Question

How do you calculate the density of carbon dioxide at $546K$ and $4.00$ atmospheres pressure?

Answer 1

Density is a property of a substance which depends on the other parameters like pressure and temperature. The temperature and pressure change varies the density of gases.
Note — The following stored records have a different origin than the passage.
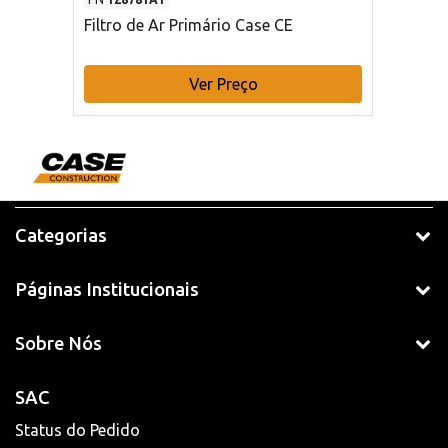
Filtro de Ar Primário Case CE
Ver Preço
Categorias
Páginas Institucionais
Sobre Nós
SAC
Status do Pedido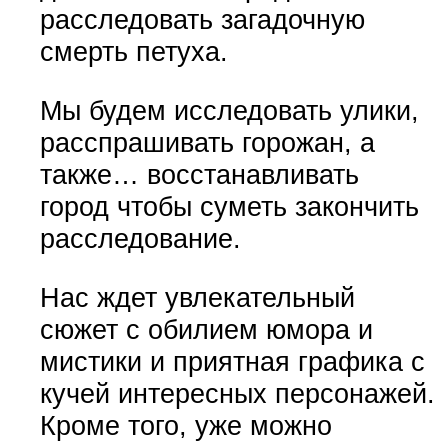
расследовать загадочную
смерть петуха.
Мы будем исследовать улики,
расспрашивать горожан, а
также… восстанавливать
город чтобы суметь закончить
расследование.
Нас ждет увлекательный
сюжет с обилием юмора и
мистики и приятная графика с
кучей интересных персонажей.
Кроме того, уже можно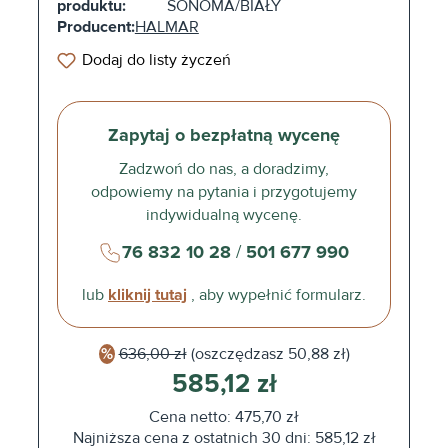
produktu:
SONOMA/BIAŁY
Producent:
HALMAR
Dodaj do listy życzeń
Zapytaj o bezpłatną wycenę
Zadzwoń do nas, a doradzimy,
odpowiemy na pytania i przygotujemy
indywidualną wycenę.
76 832 10 28
/
501 677 990
lub
kliknij tutaj
, aby wypełnić formularz.
636,00 zł
(oszczędzasz
50,88 zł)
585,12 zł
Cena netto: 475,70 zł
Najniższa cena z ostatnich 30 dni: 585,12 zł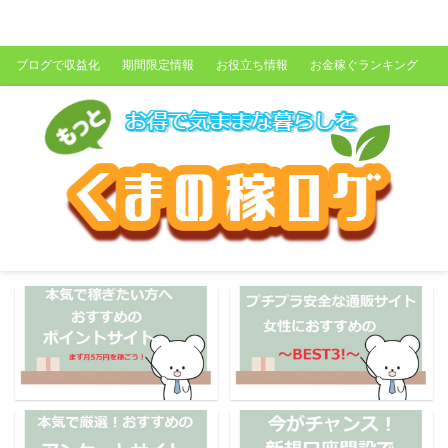
くまの稼ログ
ブログで収益化
期間限定情報
お役立ち情報
お金稼ぐランキング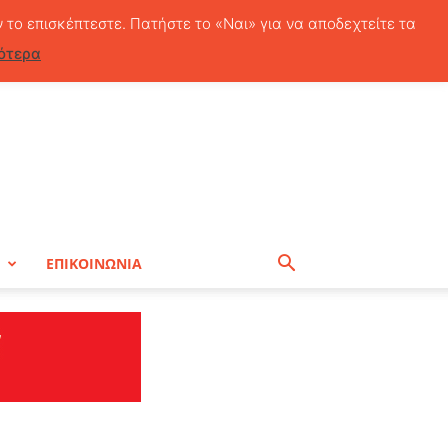
Πέμπτη, 6 Αυγούστου, 2026
ν το επισκέπτεστε. Πατήστε το «Ναι» για να αποδεχτείτε τα
ότερα
Η
ΕΠΙΚΟΙΝΩΝΙΑ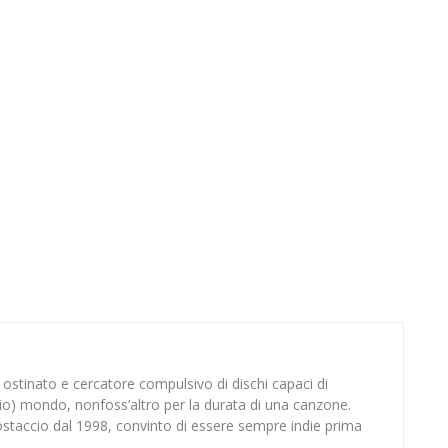
stinato e cercatore compulsivo di dischi capaci di
mio) mondo, nonfoss’altro per la durata di una canzone.
staccio dal 1998, convinto di essere sempre indie prima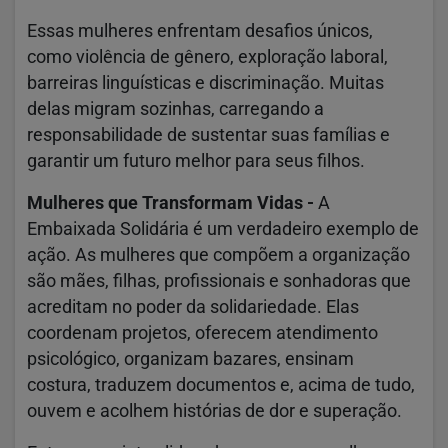
Essas mulheres enfrentam desafios únicos,
como violência de gênero, exploração laboral,
barreiras linguísticas e discriminação. Muitas
delas migram sozinhas, carregando a
responsabilidade de sustentar suas famílias e
garantir um futuro melhor para seus filhos.
Mulheres que Transformam Vidas -
A
Embaixada Solidária é um verdadeiro exemplo de
ação. As mulheres que compõem a organização
são mães, filhas, profissionais e sonhadoras que
acreditam no poder da solidariedade. Elas
coordenam projetos, oferecem atendimento
psicológico, organizam bazares, ensinam
costura, traduzem documentos e, acima de tudo,
ouvem e acolhem histórias de dor e superação.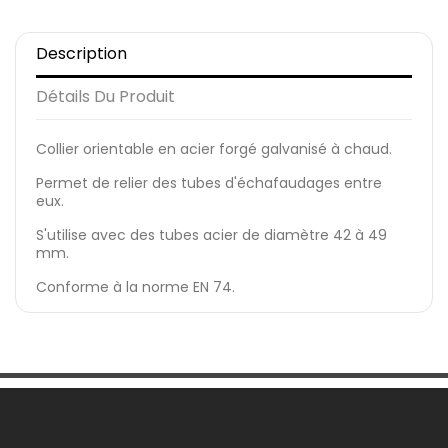
Description
Détails Du Produit
Collier orientable en acier forgé galvanisé à chaud.
Permet de relier des tubes d'échafaudages entre
eux.
S'utilise avec des tubes acier de diamètre 42 à 49
mm.
Conforme à la norme EN 74.
Une Question ?
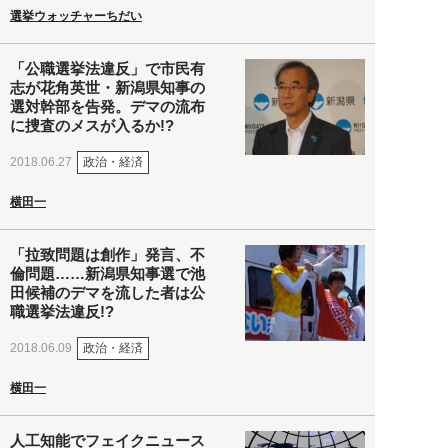
選挙ウォッチャーちだい
「公職選挙法違反」で市民有
志が花角英世・新潟県知事の
選対幹部を告発。デマの流布
に捜査のメスが入るか!?
政治・経済
2018.06.27
横田一
「拉致問題は創作」発言、不
倫問題……新潟県知事選で池
田候補のデマを流した者は公
職選挙法違反!?
政治・経済
2018.06.09
横田一
人工知能でフェイクニュース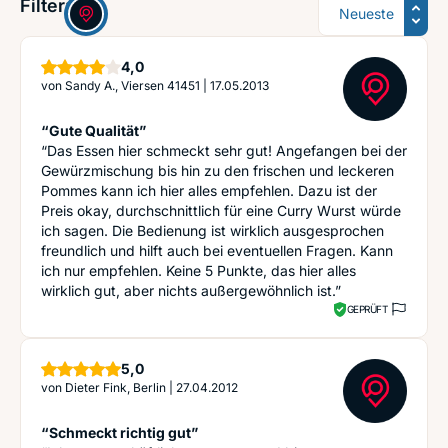
Sortierung
Filter:
Sterne
4,0
von
Sandy A., Viersen 41451
|
17.05.2013
“Gute Qualität”
“Das Essen hier schmeckt sehr gut! Angefangen bei der
Gewürzmischung bis hin zu den frischen und leckeren
Pommes kann ich hier alles empfehlen. Dazu ist der
Preis okay, durchschnittlich für eine Curry Wurst würde
ich sagen. Die Bedienung ist wirklich ausgesprochen
freundlich und hilft auch bei eventuellen Fragen. Kann
ich nur empfehlen. Keine 5 Punkte, das hier alles
wirklich gut, aber nichts außergewöhnlich ist.”
GEPRÜFT
Sterne
5,0
von
Dieter Fink, Berlin
|
27.04.2012
“Schmeckt richtig gut”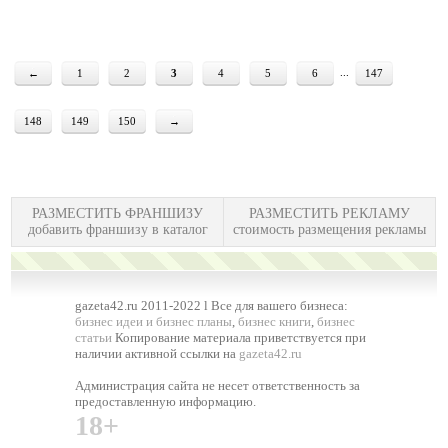
...
←
1
2
3
4
5
6
147
148
149
150
→
РАЗМЕСТИТЬ ФРАНШИЗУ
РАЗМЕСТИТЬ РЕКЛАМУ
добавить франшизу в каталог
стоимость размещения рекламы
gazeta42.ru 2011-2022 l Все для вашего бизнеса:
бизнес идеи и бизнес планы
,
бизнес книги
,
бизнес
статьи
Копирование материала приветствуется при
наличии активной ссылки на
gazeta42.ru
Администрация сайта не несет ответственность за
предоставленную информацию.
18+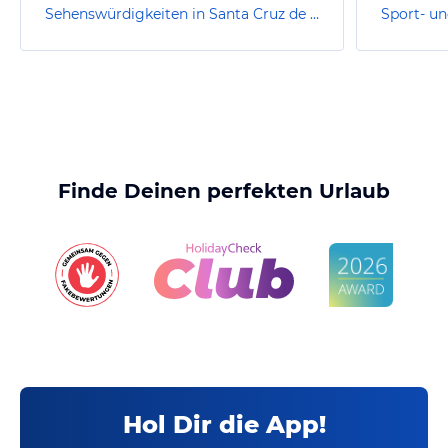
Sehenswürdigkeiten in Santa Cruz de la Palma
Finde Deinen perfekten Urlaub
Hol Dir die App!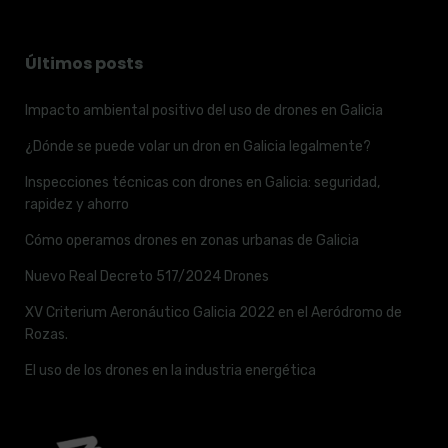
Últimos posts
Impacto ambiental positivo del uso de drones en Galicia
¿Dónde se puede volar un dron en Galicia legalmente?
Inspecciones técnicas con drones en Galicia: seguridad,
rapidez y ahorro
Cómo operamos drones en zonas urbanas de Galicia
Nuevo Real Decreto 517/2024 Drones
XV Criterium Aeronáutico Galicia 2022 en el Aeródromo de
Rozas.
El uso de los drones en la industria energética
Complete step by step answer:
Let us first understand the density of a substance. Density is defined as the mass of the substance per unit volume. It is denoted by the symbol ρ. The unit of density in the cgs system is $g/mL$ or $g/c{m^3}$ and in the SI system is $Kg/{m^3}$.
Density is mathematically expressed as
$\rho = \dfrac{M}{V}$ where $M$ is the mass of the substance and $V$ is the volume of the substance.
According to the ideal gas equation the pressure and temperature of a gas is related to the volume of the gas. The equation is written as
$PV = nRT$ where $P$ is the pressure of gas, $V$ is the volume of the gas, $n$ is the number of moles of gas, $R$ is the gas constant and $T$is the temperature.
Rearranging the equation,
$V = \dfrac{{nRT}}{P}$.
Thus the density of gas is
$\rho = \dfrac{{PM}}{{RT}}$ (if $n = 1$ for $C{O_2}$ gas)
Given that pressure, $P = 4atm$ and temperature $T = 546K$ . The gas constant $R = 0.0821Latmmo{l^{ - 1}}{K^{ - 1}}$ .
The molar mass of $C{O_2}$ = atomic mass of $C$ + $2 \times$atomic mass of $O$
$= 12 + 2 \times 16 = 44g/mol$
Inserting the values in the equation, the density is
$\rho = \dfrac{{4atm \times 44gmo{l^{ - 1}}}}{{0.0821Latmmo{l^{ - 1}}{K^{ - 1}} \times 546K}} = 3.93g/L$.
Hence the density of carbon dioxide at $546K$ and $4.00$ atmospheres pressure is $3.93g/L$.

Note:
Generally the density of a material changes by the change of pressure or temperature. It is found that increasing the pressure results in increases of the density of a material. Further on increasing the temperature results in a decrease of the density of the material.